Task item >>
Return the records from the first line through the line containing "Jegyrendelés központi szám", and leave out the pictures.

►

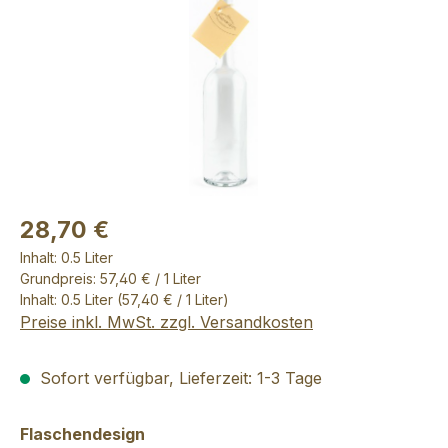
28,70 €
Inhalt:
0.5 Liter
Grundpreis: 57,40 € / 1 Liter
Inhalt:
0.5 Liter
(57,40 € / 1 Liter)
Preise inkl. MwSt. zzgl. Versandkosten
Sofort verfügbar, Lieferzeit: 1-3 Tage
auswählen
Flaschendesign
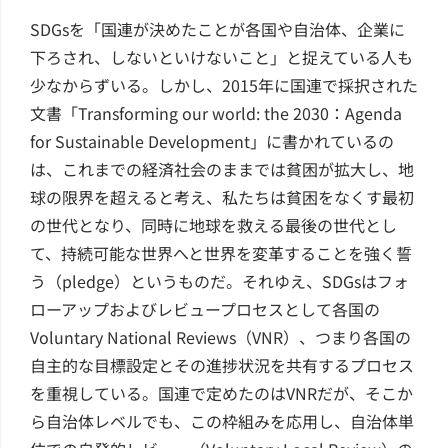
SDGsを「国連が決めたことが各国や自治体、企業に
下ろされ、しないといけないこと」と捉えている人も
少なからずいる。しかし、2015年に国連で採択された
文書「Transforming our world: the 2030：Agenda
for Sustainable Development」に書かれているの
は、これまでの経済社会のままでは貧困が拡大し、地
球の限界を超えると考え、私たちは貧困をなくす最初
の世代となり、同時に地球を救える最後の世代とし
て、持続可能な世界へと世界を変革することを強く誓
う（pledge）というものだ。それゆえ、SDGsはフォ
ローアップおよびレビュープロセスとして各国の
Voluntary National Reviews（VNR）、つまり各国の
自主的な目標設定とその進捗状況を共有するプロセス
を重視している。国連で定めたのはVNRだが、そこか
ら自治体レベルでも、この枠組みを応用し、自治体単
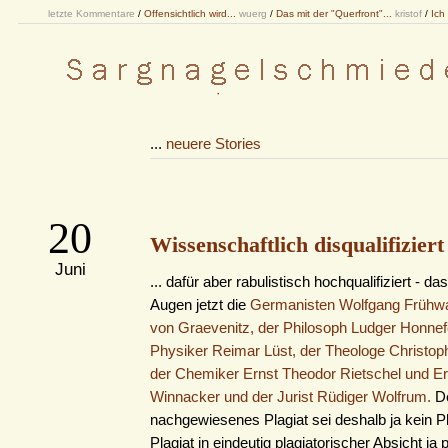
letzte Kommentare
/
Offensichtlich wird...
wuerg
/
Das mit der "Querfront"...
kristof
/
Ich
...
neuere Stories
20
Wissenschaftlich disqualifiziert 
Juni
... dafür aber rabulistisch hochqualifiziert - d
Augen jetzt die
Germanisten Wolfgang Frühwa
von Graevenitz, der Philosoph Ludger Honnefe
Physiker Reimar Lüst, der Theologe Christop
der Chemiker Ernst Theodor Rietschel und E
Winnacker und der Jurist Rüdiger Wolfrum.
De
nachgewiesenes Plagiat sei deshalb ja kein Pla
Plagiat in eindeutig plagiatorischer Absicht ja p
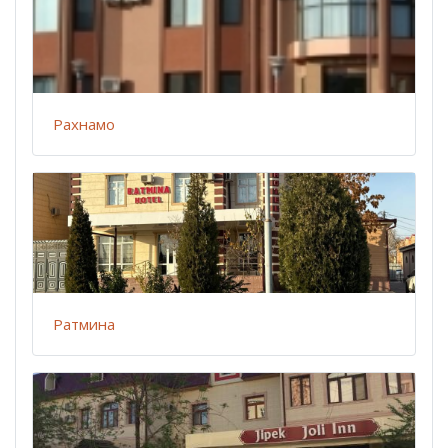
Рахнамо
Ратмина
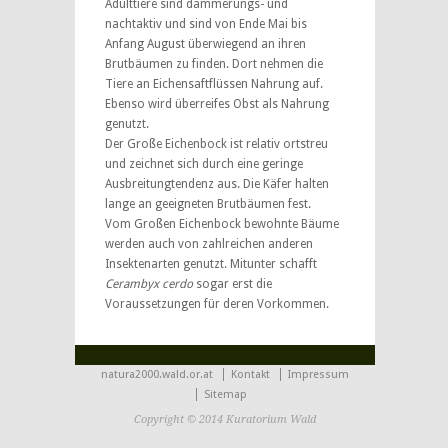
Adulttiere sind dämmerungs- und
nachtaktiv und sind von Ende Mai bis
Anfang August überwiegend an ihren
Brutbäumen zu finden. Dort nehmen die
Tiere an Eichensaftflüssen Nahrung auf.
Ebenso wird überreifes Obst als Nahrung
genutzt.
Der Große Eichenbock ist relativ ortstreu
und zeichnet sich durch eine geringe
Ausbreitungtendenz aus. Die Käfer halten
lange an geeigneten Brutbäumen fest.
Vom Großen Eichenbock bewohnte Bäume
werden auch von zahlreichen anderen
Insektenarten genutzt. Mitunter schafft
Cerambyx cerdo
sogar erst die
Voraussetzungen für deren Vorkommen.
natura2000.wald.or.at
Kontakt
Impressum
Sitemap
Copyright © 2014 Kuratorium Wald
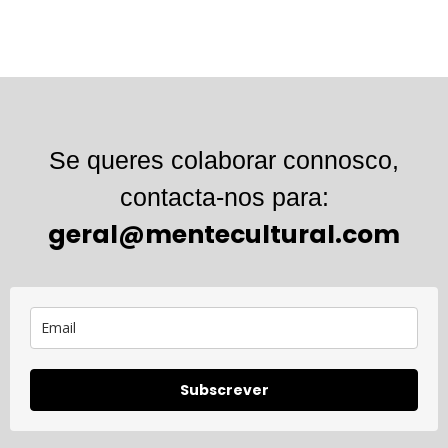
Se queres colaborar connosco,
contacta-nos para:
geral@mentecultural.com
Subscrever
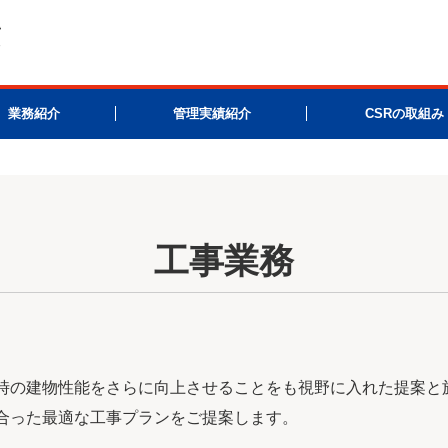
業務紹介
管理実績紹介
CSRの取組み
工事業務
。
時の建物性能をさらに向上させることをも視野に入れた提案と
合った最適な工事プランをご提案します。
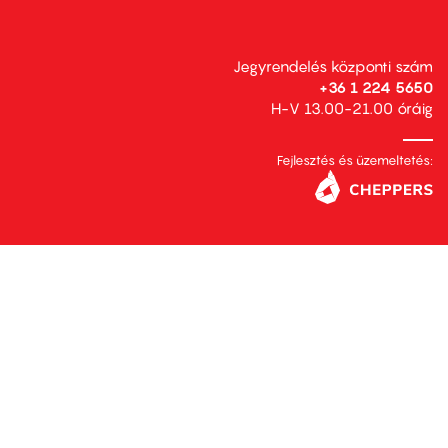
Jegyrendelés központi szám
+36 1 224 5650
H-V 13.00-21.00 óráig
Fejlesztés és üzemeltetés:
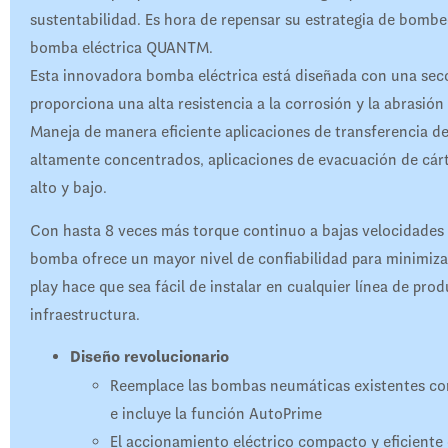
sustentabilidad. Es hora de repensar su estrategia de bombeo
bomba eléctrica QUANTM.
Esta innovadora bomba eléctrica está diseñada con una secci
proporciona una alta resistencia a la corrosión y la abrasión
Maneja de manera eficiente aplicaciones de transferencia d
altamente concentrados, aplicaciones de evacuación de cárt
alto y bajo.
Con hasta 8 veces más torque continuo a bajas velocidades
bomba ofrece un mayor nivel de confiabilidad para minimizar
play hace que sea fácil de instalar en cualquier línea de pro
infraestructura.
Diseño revolucionario
Reemplace las bombas neumáticas existentes con
e incluye la función AutoPrime
El accionamiento eléctrico compacto y eficiente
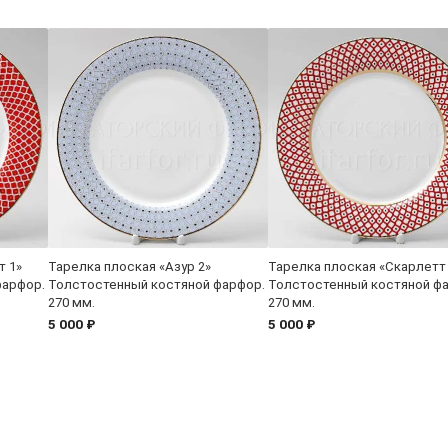
т 1»
Тарелка плоская «Азур 2»
Тарелка плоская «Скарлетт
фарфор.
Толстостенный костяной фарфор.
Толстостенный костяной ф
270 мм.
270 мм.
5 000 ₽
5 000 ₽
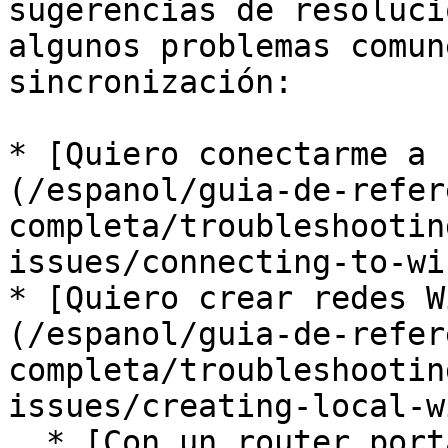
sugerencias de resoluci
algunos problemas comun
sincronización:

* [Quiero conectarme a 
(/espanol/guia-de-refer
completa/troubleshootin
issues/connecting-to-wi
* [Quiero crear redes W
(/espanol/guia-de-refer
completa/troubleshootin
issues/creating-local-w
  * [Con un router portátil](/espanol/guia-de-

◄

Task output >>
28,70 €
Inhalt:
0.5 Liter
Grundpreis: 57,40 € / 1 Liter
Inhalt:
0.5 Liter
(57,40 € / 1 Liter)
Preise inkl. MwSt. zzgl. Versandkosten
Sofort verfügbar, Lieferzeit: 1-3 Tage
auswählen
Flaschendesign
SDGsを「国連が決めたことが各国や自治体、企業に
下ろされ、しないといけないこと」と捉えている人も
少なからずいる。しかし、2015年に国連で採択された
文書「Transforming our world: the 2030：Agenda
for Sustainable Development」に書かれているの
は、これまでの経済社会のままでは貧困が拡大し、地
球の限界を超えると考え、私たちは貧困をなくす最初
の世代となり、同時に地球を救える最後の世代とし
て、持続可能な世界へと世界を変革することを強く誓
う（pledge）というものだ。それゆえ、SDGsはフォ
ローアップおよびレビュープロセスとして各国の
Voluntary National Reviews（VNR）、つまり各国の
自主的な目標設定とその進捗状況を共有するプロセス
を重視している。国連で定めたのはVNRだが、そこか
ら自治体レベルでも、この枠組みを応用し、自治体単
letzte Kommentare
/
Offensichtlich wird...
wuerg
/
Das mit der "Querfront"...
kristof
/
Ich
...
neuere Stories
20
Wissenschaftlich disqualifiziert 
Juni
... dafür aber rabulistisch hochqualifiziert - d
Augen jetzt die
Germanisten Wolfgang Frühwa
von Graevenitz, der Philosoph Ludger Honnefe
Physiker Reimar Lüst, der Theologe Christop
der Chemiker Ernst Theodor Rietschel und E
Winnacker und der Jurist Rüdiger Wolfrum.
De
nachgewiesenes Plagiat sei deshalb ja kein Pla
Plagiat in eindeutig plagiatorischer Absicht ja p
Рахнамо
Ратмина
Adulttiere sind dämmerungs- und
nachtaktiv und sind von Ende Mai bis
Anfang August überwiegend an ihren
Brutbäumen zu finden. Dort nehmen die
Tiere an Eichensaftflüssen Nahrung auf.
Ebenso wird überreifes Obst als Nahrung
genutzt.
Der Große Eichenbock ist relativ ortstreu
und zeichnet sich durch eine geringe
Ausbreitungtendenz aus. Die Käfer halten
lange an geeigneten Brutbäumen fest.
Vom Großen Eichenbock bewohnte Bäume
werden auch von zahlreichen anderen
Insektenarten genutzt. Mitunter schafft
Cerambyx cerdo
sogar erst die
Voraussetzungen für deren Vorkommen.
natura2000.wald.or.at
Kontakt
Impressum
Sitemap
Copyright © 2014 Kuratorium Wald
Se queres colaborar connosco,
contacta-nos para:
geral@mentecultural.com
Subscrever
業務紹介
管理実績紹介
CSRの取組み
工事業務
。
時の建物性能をさらに向上させることをも視野に入れた提案と
合った最適な工事プランをご提案します。
Jegyrendelés központi szám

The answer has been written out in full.